Is there a good blog or something that tracks these cases?

KieranMac4y ago

Prof. Eric Goldman's blog is probably the #1 site historically on scraping and the law. I've contributed to it a few times.

https://blog.ericgoldman.org/archives/2021/06/more-perspecti...

The name of my firm is McCarthy Garber Law. I write about scraping there when I have time (which I rarely do)!

1 more reply

samcrawford4y ago

Enjoyed reading your bio on your website. Sub 24 hour at Leadville is super impressive! (Coming from someone who has not managed 24 hours at Western States... Yet...)

KieranMac4y ago

Leadville is just 45 minutes up the road for me, so I'm kind of cheating!

Seattle35034y ago

Is there a good blog post or summary that I could read?

KieranMac4y ago

https://mccarthygarberlaw.com/a-comprehensive-legal-guide-to...

ok_coo4y ago

Time for me to advocate again for people to use Common Crawl. Please don't slam peoples' websites, look for alternatives before scraping. There are probably other, better options. APIs, data set downloads, etc.

https://commoncrawl.org/

dewey4y ago

I'd guess that for the many popular scraping uses cases this is not really useful as it's usually about being quick and up to date (job postings, availability information, e-commerce, serps,...) not about having a big corpus of historic data.

weird-eye-issue4y ago

Have you used this in real world scenarios? Or is it just a nice hypothetical that sounds great in theory but almost never works in practice?

LunaSea4y ago

Common Crawl is missing far too many URLs for it to be useful in a real world scenario.

Chris20484y ago

But can't you add to their index?

1 more reply

mycall4y ago

I wish web.archive.org had an index by someone like common crawl. There is lots of great stuff on archive.org

wumpus4y ago

web.archive.org has a CDX index, similar to Common Crawl.

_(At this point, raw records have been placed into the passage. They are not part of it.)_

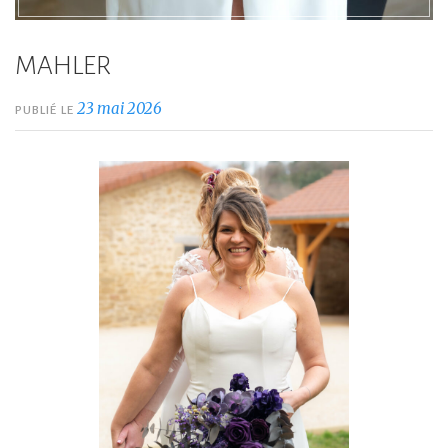
MAHLER
23 mai 2026
PUBLIÉ LE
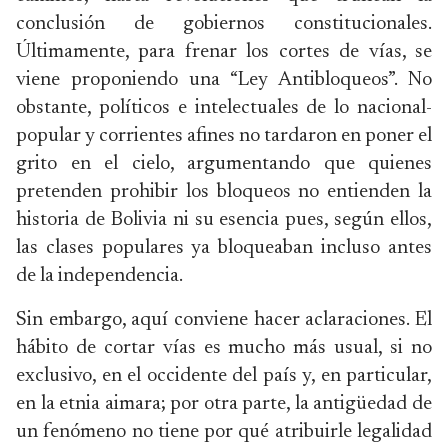
conclusión de gobiernos constitucionales.
Últimamente, para frenar los cortes de vías, se
viene proponiendo una “Ley Antibloqueos”. No
obstante, políticos e intelectuales de lo nacional-
popular y corrientes afines no tardaron en poner el
grito en el cielo, argumentando que quienes
pretenden prohibir los bloqueos no entienden la
historia de Bolivia ni su esencia pues, según ellos,
las clases populares ya bloqueaban incluso antes
de la independencia.
Sin embargo, aquí conviene hacer aclaraciones. El
hábito de cortar vías es mucho más usual, si no
exclusivo, en el occidente del país y, en particular,
en la etnia aimara; por otra parte, la antigüedad de
un fenómeno no tiene por qué atribuirle legalidad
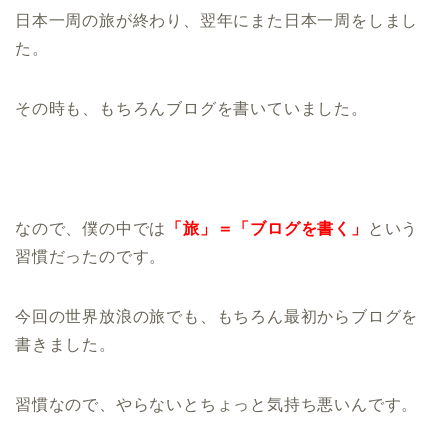
日本一周の旅が終わり、翌年にまた日本一周をしまし
た。
その時も、もちろんブログを書いていました。
なので、僕の中では
「旅」＝「ブログを書く」
という
習慣だったのです。
今回の世界放浪の旅でも、もちろん最初からブログを
書きました。
習慣なので、やらないとちょっと気持ち悪いんです。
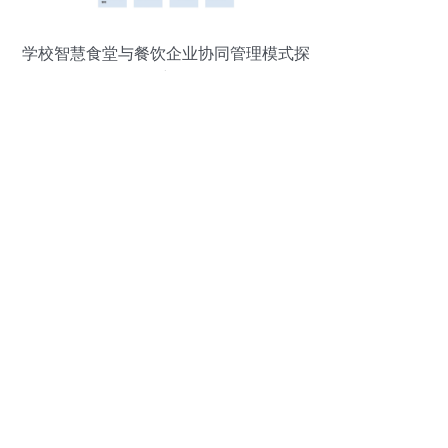
学校智慧食堂与餐饮企业协同管理模式探
究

Since I use both of these archives together, I wrote this code to iron out the differences between them:

https://github.com/cocrawler/cdx_toolkit

1 more reply

kevinsundar4y ago

They do and its better than common crawl's by my testing.

joe_914y ago

That looks like a great resource! How often is the data set "updated"?

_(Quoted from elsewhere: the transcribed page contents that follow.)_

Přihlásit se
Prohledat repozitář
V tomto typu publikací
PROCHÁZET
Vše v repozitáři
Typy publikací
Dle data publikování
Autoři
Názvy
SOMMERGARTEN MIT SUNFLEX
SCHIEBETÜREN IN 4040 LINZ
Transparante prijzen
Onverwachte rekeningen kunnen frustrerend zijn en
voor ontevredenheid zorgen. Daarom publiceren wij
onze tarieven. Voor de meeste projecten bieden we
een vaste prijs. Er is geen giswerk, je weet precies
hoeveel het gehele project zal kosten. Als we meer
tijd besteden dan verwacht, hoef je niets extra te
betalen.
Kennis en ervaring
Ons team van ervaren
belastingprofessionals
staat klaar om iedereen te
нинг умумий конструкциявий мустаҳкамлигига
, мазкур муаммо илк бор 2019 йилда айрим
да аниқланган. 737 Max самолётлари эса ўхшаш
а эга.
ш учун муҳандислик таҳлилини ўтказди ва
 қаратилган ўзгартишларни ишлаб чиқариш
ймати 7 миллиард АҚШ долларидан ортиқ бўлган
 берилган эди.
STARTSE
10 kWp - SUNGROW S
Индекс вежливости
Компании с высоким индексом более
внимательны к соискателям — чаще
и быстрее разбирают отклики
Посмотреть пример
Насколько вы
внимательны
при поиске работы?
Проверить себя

I'd imagine most people's use cases need data which can change from day to day or week to week but I do think that this is fantastic if I was to have a project which was looking at data across a longer timeframe.

jimkri4y ago

That is too much data to parse for a simple website scrape.

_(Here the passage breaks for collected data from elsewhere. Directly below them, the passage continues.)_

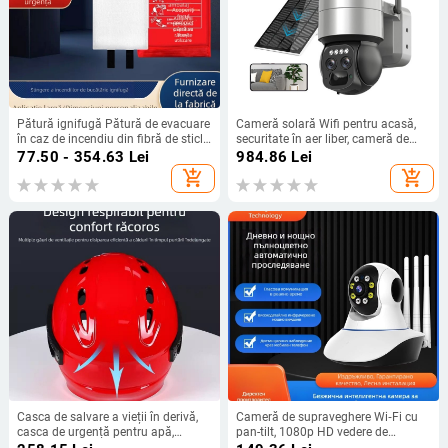
Pătură ignifugă Pătură de evacuare
Cameră solară Wifi pentru acasă,
în caz de incendiu din fibră de sticlă
securitate în aer liber, cameră de
1,2 m Pătură ignifugă de uz casnic
supraveghere wireless, telefon
77.50 - 354.63
Lei
984.86
Lei
Producător de pături ignifuge
mobil, cameră de înaltă definiție la
add_shopping_cart
add_shopping_cart
distanță
Casca de salvare a vieții în derivă,
Cameră de supraveghere Wi‑Fi cu
casca de urgență pentru apă,
pan-tilt, 1080p HD vedere de
complet înconjurată, casca anti-
noapte, securitate inteligentă,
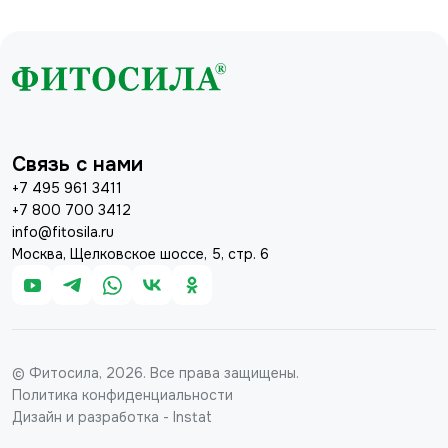
Связь с нами
+7 495 961 3411
+7 800 700 3412
info@fitosila.ru
Москва, Щелковское шоссе, 5, стр. 6
© Фитосила, 2026. Все права защищены.
Политика конфиденциальности
Дизайн и разработка - Instat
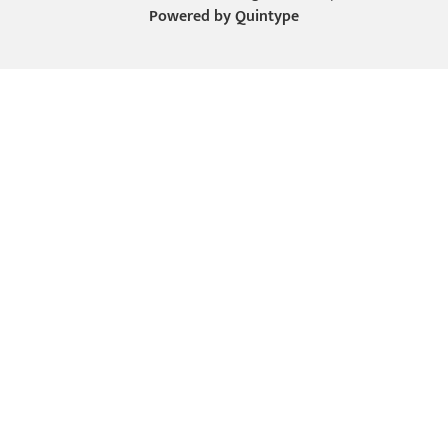
Powered by
Quintype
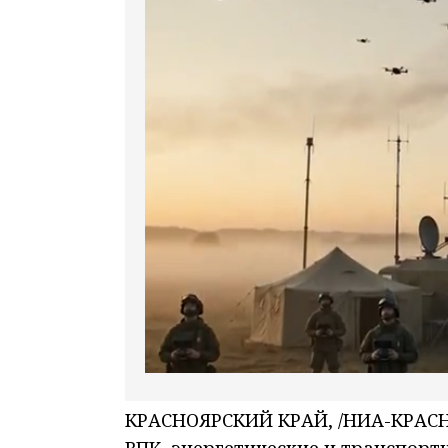
КРАСНОЯРСКИЙ КРАЙ, /НИА-КРАСН
ВПК, энергетические и транспорт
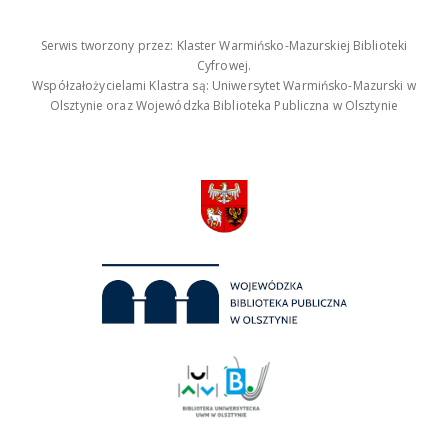
Serwis tworzony przez: Klaster Warmińsko-Mazurskiej Biblioteki
Cyfrowej.
Współzałożycielami Klastra są: Uniwersytet Warmińsko-Mazurski w
Olsztynie oraz Wojewódzka Biblioteka Publiczna w Olsztynie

I do think Common Crawl has a lot of potential for people to use instead of scraping, but I think its for larger projects. It gave me the idea to look at the links to ID if they are a business or non-business website

joe_914y ago

I'm scraping about 30 sites for work at the moment, but have a few that are using Cloudflare which has been a b*tch to deal with. Tried numerous libraries and different proxy providers, but reliability is patchy. Previous fixes like https://github.com/Anorov/cloudflare-scrape don't seem to work anymore after Cloudflare updates, so I've switched to using a pretty optimised headless browser with good proxies instead.

Ian_KerinsOP4y ago

This has a lot of good info on how to cloudflare and others work, and more creative ways to bypass them if the easier options don't work https://incolumitas.com/2021/05/20/avoid-puppeteer-and-playw...

nanna4y ago

I'm finding that Cloudflare is even blocking my RSS reader from requesting feeds behind their service. It's not even just scrapers at this point.

nsonha4y ago

> optimised headless browser with good proxies instead

are you saying you only had problem because you didn't use headless browser before and now with both headless and proxy it generally suffices to not be seen as scrapper?

temp89644y ago

I think it will eventually goes to like stock trading. If you have a good strategy, you don't want to share with the world, because it will render your strategy useless.

emptysea4y ago

Is the “pretty optimized headless browser” an off the shelf thing, or something custom? Are you using playwright/puppeteer to drive it?

mycall4y ago

Headless Chrome [0] and alpine-Chrome [1] are pretty popular. Some variations also include V2Ray, Shadowsocks and other VPNs.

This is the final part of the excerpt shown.